Because insurers do not assume operative risk, he believes the incentives differ.
“They don’t accept any of the medical risks that we accept when we do these cases that do need to be done,” he said.“We need to be proactive about preventing that utilization instead of reacting after it starts,” he said. “Because once it starts, it won’t be easy to push back.”
A David versus Goliath reality
Even if outcomes alignment strengthens evidence-based care, Dr. Weiner expects the administrative burden to fall unevenly.
“I think it unfortunately is going to come down to the David versus Goliath argument,” he said.
Large health systems have centralized prior authorization teams, integrated intake systems and the resources to automate data collection.
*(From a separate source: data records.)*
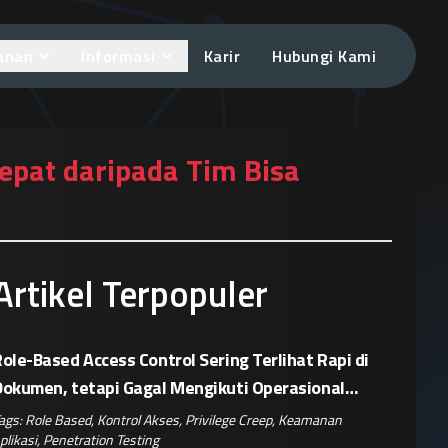
anan
Informasi
Karir
Hubungi Kami
epat daripada Tim Bisa
Artikel Terpopuler
ole-Based Access Control Sering Terlihat Rapi di
Dokumen, tetapi Gagal Mengikuti Operasional
Nyata
ags:
Role Based
,
Kontrol Akses
,
Privilege Creep
,
Keamanan
plikasi
,
Penetration Testing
Smaller private practices may not.
“If you’re a small private practice and you don’t have access to those types of outcome forms, or you want to automate them within your intake system and have to purchase additional tools to do that, that may not be feasible,” he said.
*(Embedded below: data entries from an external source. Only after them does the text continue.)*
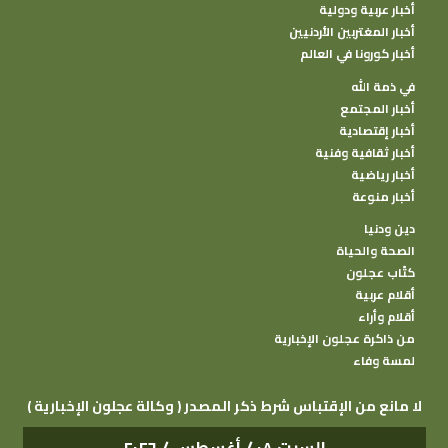
أخبار عربية ودولية
أخبار المغتربين الأردنيين
أخبار كورونا في العالم
في ذمة الله
أخبار المجتمع
أخبار إقتصادية
أخبار ثقافية وفنية
أخبار رياضية
أخبار منوعة
دين ودنيا
الصحة والحياة
كتًاب عجلون
أقلام عربية
أقلام وأراء
من ذاكرة عجلون الإخبارية
لمسة وفاء
( وكالة عجلون الإخبارية ) لا مانع من الإقتباس شرط ذكر المصدر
He has seen insurers revisit authorizations and withhold payment over documentation discrepancies.
“They may deny a surgery, delay authorization or delay payment,” he said. “And in some cases, they’ll review a case after approving it and withdraw the prior authorization. That does happen.”
Practices without infrastructure to defend themselves may be most exposed.
“I think that it’s going to be the private practice folks that are the most vulnerable,” he said.
Measuring what matters to patients
Outcomes alignment ultimately centers on patients, but Dr. Weiner cautions against mistaking standardization for satisfaction.
“[Patients] deserve a voice,” he said. “Making sure that they are able to express themselves in a way that is standardizable.”
Still, surveys and scores cannot fully capture recovery: “We can try and make everything as standard as possible, but that strips away a lot of the human side of delivering care.”
Patient-centered care, he said, is rooted in responsiveness and advocacy.
“It’s ultimately our job as physicians to advocate for our patients, closely monitor their recovery, stay attentive to how they’re doing and respond appropriately to both good and bad outcomes,” he said.
That nuance can be difficult to quantify, making it necessary to calibrate outcome expectations accordingly for patients.
“Some were never going to have a great improvement because they had a spinal cord injury,” he said. “It’s a function of the severity of their problem.”
The research upside
Right now, spine outcomes reporting can feel, in Dr. Weiner’s words, like “acronym salad” (e.g., SF-36, SF-12, ODI, mJOA), layered across studies without uniformity.
“It’s so hard to follow,” he said. “I don’t know what these numbers mean half the time.”
A shared framework could simplify research, education and policy advocacy. When surgeons, trainees and insurers align definitions, decision-making crystallizes, not just for authorization, but for teaching and long-term outcomes tracking too.
“It helps us to be patient-centric and make sure that we are collecting the right data at the right time to deliver care,” he said.
Spine surgery is entering an era where data may carry as much influence as surgical technique. The question on the mind of Dr. Weiner and other forward-thinking physicians is not whether standardization will happen. It is whether it will strengthen surgical judgment or quietly narrow it.